Viewing figures in the US on BBC America showed that the episode was watched by 1.555 million viewers. It was the #1 cable program in its timeslot, and the most watched telecast in the history of the network. The episode also garnered a 0.6 rating in the 18–49 demographic. "Asylum of the Daleks" also was viewed 75,000 times on ABC's iView in Australia, a record audience, and 620,000 watched the premiere on Space in Canada, Doctor Whos second-best ratings for the channel. On Prime in New Zealand, the episode attracted 171,690 viewers, Doctor Whos second-highest rating on the channel and the highest rated show on the channel that day.

===Critical reception===
"Asylum of the Daleks" received positive reviews from critics. Dan Martin of The Guardian praised Moffat's "script packed with ace curveballs and zappy dialogue" and Nick Hurran's direction. Martin also notes that "more happened in the opening episode than has been covered in most recent two-parters – and events were also dealt with in a lot more depth." He also was pleased that the asylum setting could explore the Daleks while making it reminiscent of the classic series. The Daily Telegraph reviewer Gavin Fuller gave it four out of five stars, describing it as a "confident opener" and highlighting the concept and set design of the asylum. He particularly praised Coleman, whom he called "the star of the episode". Michael Hogan, also writing for The Telegraph, gave "Asylum of the Daleks" a slightly higher rating of four and a half stars out of five, also commending Coleman as well as many details of the script.

Neela Debnath of The Independent commented positively on the show's continuing exploration of the Daleks and the more "adult tone", praising the performance of the three leads. Radio Times writer Patrick Mulkern stated that it "ticks all [his] boxes as a Doctor Who fan of more than 40 years standing", describing it as "clever, fast, funny, eerie, surprising and tearjerking". Nick Setchfield of SFX gave the episode five out of five stars, calling it a "strong, cinematically-minded series opener" which succeeded in making the Daleks scary. He also praised Coleman's debut, Matt Smith's performance, the special effects, and Amy and Rory's emotional subplot. io9 reviewer Charlie Jane Anders noted that the plot "is mostly just an excuse to explore the Doctor's ongoing relationship with the Daleks, and to show how sad it's gotten". Both Anders and Mulkern (the latter citing a Doctor Who veteran, Katy Manning) noted that Oswin's fascination with eggs, required for making soufflés, is really just a mental trick to block out the "exterminate" ("eggs-terminate") conditioning; this literary device is woven throughout the episode as a series of subtle hints, as Rory is confused by a dormant Dalek, initially misinterpreting him as saying "eggs".
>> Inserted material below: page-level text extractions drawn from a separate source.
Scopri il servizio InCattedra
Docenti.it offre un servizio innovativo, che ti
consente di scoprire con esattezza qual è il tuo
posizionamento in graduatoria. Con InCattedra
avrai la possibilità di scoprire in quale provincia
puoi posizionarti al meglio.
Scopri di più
Digital Spy's Morgan Jeffery also awarded it five stars, though he felt Amy and Rory's breakup was "a little difficult to buy" as it was resolved quickly, even if the situation was "sensitively handled" and "deftly performed". Keith Phipps of The A.V. Club graded "Asylum of the Daleks" as a "B+", also writing that he had a "quibble" with the Ponds' marriage issue as it had not been foreshadowed, but ultimately felt that the episode "gets the season off to a great start while creating a sense that anything could happen". IGN's Matt Risley rated the episode as 8.5 out of 10, finding that the "only downside" was that "it felt less a tale about the Daleks than an adventure that just happened to have them in it". Maureen Ryan, writing for The Huffington Post, felt it was a "ripping start to the season" that redeemed the Daleks from "Victory of the Daleks". While she commended Gillan and Darvill's acting during Amy and Rory's emotional confrontation, she noted that they were not a couple that would break up because of infertility.

The episode was nominated for the 2013 Hugo Award for Best Dramatic Presentation (Short Form), alongside "The Angels Take Manhattan" and "The Snowmen".